[cfe-dev] libc++: max_size() of a std::vector

François Fayard fayard.francois at icloud.com
Tue Feb 17 23:35:09 PST 2015


Hi Matt,

You seem to favour the usage of std::size_t because it does not "limit the range of values". My original post shows that the usage of std::size_t does not even allow std::vector to have a size() >= PTRDIFF_MAX in all the 3 major standard library implementation.

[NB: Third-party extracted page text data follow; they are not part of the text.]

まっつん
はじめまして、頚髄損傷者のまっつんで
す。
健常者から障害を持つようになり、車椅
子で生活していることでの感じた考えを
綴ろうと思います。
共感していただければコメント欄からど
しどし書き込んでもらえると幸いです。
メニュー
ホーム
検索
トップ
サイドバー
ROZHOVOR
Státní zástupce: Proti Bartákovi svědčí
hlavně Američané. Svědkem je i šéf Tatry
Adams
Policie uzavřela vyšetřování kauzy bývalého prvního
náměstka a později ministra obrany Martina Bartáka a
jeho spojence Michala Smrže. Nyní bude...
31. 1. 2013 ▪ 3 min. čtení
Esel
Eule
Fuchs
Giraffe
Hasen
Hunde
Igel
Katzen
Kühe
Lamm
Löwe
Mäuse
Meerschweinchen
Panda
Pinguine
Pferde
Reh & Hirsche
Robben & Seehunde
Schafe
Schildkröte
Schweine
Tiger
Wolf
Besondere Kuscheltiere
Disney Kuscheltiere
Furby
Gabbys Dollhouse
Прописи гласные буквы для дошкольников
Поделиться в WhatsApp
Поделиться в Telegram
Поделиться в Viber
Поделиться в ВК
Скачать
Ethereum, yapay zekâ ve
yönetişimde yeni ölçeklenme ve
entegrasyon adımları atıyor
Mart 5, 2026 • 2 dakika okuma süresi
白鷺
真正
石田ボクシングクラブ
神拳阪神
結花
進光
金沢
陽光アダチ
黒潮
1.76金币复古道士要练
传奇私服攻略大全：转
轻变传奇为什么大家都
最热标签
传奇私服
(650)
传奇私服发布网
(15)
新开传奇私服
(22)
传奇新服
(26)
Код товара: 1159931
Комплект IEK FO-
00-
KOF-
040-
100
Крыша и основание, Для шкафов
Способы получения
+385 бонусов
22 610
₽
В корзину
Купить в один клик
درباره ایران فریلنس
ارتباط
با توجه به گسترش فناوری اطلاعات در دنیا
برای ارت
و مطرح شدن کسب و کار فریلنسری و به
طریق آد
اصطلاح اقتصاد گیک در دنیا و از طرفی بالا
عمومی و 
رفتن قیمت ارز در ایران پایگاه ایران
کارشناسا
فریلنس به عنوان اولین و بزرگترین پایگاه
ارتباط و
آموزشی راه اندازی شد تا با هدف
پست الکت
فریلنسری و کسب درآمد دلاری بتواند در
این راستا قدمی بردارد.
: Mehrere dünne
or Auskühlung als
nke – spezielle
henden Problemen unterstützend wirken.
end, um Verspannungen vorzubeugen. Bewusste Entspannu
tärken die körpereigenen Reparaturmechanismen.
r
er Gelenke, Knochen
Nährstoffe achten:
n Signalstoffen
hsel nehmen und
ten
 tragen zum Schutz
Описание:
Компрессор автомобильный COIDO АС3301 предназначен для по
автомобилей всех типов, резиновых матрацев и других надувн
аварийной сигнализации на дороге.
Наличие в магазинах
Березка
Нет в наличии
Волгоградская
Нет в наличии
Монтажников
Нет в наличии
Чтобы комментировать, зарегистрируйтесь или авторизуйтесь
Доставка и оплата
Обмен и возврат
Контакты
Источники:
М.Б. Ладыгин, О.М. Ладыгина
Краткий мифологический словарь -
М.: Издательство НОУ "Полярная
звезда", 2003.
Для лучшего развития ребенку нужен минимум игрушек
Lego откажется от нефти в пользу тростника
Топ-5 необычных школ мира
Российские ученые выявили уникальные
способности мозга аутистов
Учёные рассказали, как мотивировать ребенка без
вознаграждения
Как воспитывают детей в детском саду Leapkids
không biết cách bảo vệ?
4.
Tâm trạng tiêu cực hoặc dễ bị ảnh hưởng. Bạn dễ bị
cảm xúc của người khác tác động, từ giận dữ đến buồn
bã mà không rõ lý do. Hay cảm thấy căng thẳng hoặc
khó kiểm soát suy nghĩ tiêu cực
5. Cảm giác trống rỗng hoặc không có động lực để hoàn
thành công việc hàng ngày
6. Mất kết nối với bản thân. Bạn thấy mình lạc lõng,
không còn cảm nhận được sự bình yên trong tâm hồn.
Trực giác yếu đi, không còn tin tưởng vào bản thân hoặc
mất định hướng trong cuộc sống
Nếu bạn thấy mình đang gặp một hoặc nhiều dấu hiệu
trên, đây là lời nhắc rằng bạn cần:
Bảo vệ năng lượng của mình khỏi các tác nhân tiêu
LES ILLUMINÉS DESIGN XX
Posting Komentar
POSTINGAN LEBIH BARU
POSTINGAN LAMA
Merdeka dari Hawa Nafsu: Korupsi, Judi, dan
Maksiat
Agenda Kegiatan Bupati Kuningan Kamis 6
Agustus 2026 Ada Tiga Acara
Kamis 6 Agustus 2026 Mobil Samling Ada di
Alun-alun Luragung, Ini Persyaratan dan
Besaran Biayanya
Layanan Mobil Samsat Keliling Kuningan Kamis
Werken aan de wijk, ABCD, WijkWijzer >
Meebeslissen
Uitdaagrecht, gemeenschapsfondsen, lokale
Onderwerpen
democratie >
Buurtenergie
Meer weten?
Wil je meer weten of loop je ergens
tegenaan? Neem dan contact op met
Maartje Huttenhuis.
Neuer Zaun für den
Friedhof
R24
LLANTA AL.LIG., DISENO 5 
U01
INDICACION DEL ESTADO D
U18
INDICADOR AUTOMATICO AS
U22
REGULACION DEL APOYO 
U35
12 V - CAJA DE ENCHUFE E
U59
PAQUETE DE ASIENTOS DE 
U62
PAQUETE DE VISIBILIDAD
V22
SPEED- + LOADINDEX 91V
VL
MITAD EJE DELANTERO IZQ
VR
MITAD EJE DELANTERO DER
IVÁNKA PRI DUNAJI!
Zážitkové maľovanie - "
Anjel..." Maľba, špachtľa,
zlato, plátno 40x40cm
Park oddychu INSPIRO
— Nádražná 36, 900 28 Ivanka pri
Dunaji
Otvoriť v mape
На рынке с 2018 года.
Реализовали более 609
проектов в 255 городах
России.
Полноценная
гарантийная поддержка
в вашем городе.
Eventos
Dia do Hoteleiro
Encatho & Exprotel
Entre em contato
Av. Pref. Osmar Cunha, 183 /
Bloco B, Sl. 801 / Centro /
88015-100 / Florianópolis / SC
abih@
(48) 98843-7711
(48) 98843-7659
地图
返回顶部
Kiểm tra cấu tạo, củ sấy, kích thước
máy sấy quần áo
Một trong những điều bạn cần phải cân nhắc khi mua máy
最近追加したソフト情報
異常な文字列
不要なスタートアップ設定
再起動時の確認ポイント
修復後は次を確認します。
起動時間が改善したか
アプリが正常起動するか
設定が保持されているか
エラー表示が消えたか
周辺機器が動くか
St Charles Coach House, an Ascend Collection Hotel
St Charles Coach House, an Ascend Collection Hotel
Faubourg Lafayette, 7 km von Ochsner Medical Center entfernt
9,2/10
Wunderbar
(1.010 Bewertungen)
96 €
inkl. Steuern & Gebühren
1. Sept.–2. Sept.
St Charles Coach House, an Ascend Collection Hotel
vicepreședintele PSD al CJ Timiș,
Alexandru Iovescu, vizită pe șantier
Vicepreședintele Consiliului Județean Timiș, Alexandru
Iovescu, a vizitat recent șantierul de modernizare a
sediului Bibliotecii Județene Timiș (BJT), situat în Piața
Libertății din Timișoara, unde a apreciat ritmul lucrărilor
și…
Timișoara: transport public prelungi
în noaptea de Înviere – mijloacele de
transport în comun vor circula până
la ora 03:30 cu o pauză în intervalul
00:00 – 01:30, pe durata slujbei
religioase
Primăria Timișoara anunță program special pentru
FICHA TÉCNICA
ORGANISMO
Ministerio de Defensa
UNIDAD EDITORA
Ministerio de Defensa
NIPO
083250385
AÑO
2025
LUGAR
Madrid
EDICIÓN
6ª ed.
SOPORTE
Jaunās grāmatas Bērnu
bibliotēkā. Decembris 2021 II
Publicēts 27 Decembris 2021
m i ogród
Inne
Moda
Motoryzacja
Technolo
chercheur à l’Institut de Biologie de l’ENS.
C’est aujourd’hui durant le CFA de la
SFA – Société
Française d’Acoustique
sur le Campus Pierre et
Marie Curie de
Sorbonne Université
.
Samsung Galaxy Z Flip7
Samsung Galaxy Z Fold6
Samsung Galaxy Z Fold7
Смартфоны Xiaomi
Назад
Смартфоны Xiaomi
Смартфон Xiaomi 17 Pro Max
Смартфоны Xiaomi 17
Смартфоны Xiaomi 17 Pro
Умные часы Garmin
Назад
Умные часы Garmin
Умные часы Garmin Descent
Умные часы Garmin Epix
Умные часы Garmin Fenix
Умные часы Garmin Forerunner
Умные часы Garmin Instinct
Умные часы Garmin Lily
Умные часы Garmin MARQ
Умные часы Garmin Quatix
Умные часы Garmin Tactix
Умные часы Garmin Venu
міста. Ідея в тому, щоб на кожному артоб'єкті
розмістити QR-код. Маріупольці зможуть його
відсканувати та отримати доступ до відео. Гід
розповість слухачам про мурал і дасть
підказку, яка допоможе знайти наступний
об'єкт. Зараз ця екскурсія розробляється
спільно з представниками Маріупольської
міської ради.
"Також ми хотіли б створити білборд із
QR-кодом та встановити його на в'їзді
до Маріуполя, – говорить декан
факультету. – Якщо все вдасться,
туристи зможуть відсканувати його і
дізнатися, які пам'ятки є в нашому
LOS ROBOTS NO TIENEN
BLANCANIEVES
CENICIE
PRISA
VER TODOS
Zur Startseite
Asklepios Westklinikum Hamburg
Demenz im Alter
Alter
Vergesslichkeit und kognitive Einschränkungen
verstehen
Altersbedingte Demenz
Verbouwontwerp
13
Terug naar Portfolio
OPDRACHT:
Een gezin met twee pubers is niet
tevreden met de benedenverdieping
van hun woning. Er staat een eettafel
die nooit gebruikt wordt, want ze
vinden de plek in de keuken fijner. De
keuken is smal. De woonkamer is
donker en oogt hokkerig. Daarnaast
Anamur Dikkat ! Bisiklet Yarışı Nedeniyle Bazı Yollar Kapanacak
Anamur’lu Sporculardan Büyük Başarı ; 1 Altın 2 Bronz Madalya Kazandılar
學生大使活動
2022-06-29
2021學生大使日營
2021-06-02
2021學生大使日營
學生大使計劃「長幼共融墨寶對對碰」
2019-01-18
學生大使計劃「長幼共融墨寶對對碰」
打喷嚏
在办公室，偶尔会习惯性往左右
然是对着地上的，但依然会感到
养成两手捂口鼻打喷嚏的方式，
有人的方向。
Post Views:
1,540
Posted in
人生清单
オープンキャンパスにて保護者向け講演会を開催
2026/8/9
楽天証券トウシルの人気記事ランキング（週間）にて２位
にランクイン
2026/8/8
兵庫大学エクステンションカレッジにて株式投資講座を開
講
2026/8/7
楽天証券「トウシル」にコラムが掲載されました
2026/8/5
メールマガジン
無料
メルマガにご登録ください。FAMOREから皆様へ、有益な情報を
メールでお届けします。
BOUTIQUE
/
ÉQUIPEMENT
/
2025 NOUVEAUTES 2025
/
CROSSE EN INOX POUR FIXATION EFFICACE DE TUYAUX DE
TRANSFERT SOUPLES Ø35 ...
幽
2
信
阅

- Just run the following code compiled on a 32 bit system (or with -m32) with libc++
        auto v = std::vector<char>( );
        std::cout << PTRDIFF_MAX << " " << SIZE_MAX << " " << v.max_size() << std::endl;
   and you’ll find out that v.max_size() is equal to PTRDIFF_MAX and not SIZE_MAX.
- libstdc++ and the Windows standard library implementation returns SIZE_MAX and it you look at my original post you’ll understand that this is a bug (size() has undefined behaviour if the size is > PTRDIFF_MAX). This bug has been in their standard library implementation for 20 years!

François

> On 18 Feb 2015, at 04:09, Matt Calabrese <rivorus at gmail.com> wrote:
> 
> 2) You get another bit and therefore you can address more memory.
>     - Maybe, for the people who needs to work with arrays of chars of more than 2 GB on 32 bit systems...
> 
> This genuinely can be a problem and I think it's reasonable on its own as a rationale for unsigned, though really it's the artificial change in the range of values if you were to adopt a signed type that is much more upsetting to me, personally, even though it's much more ideological.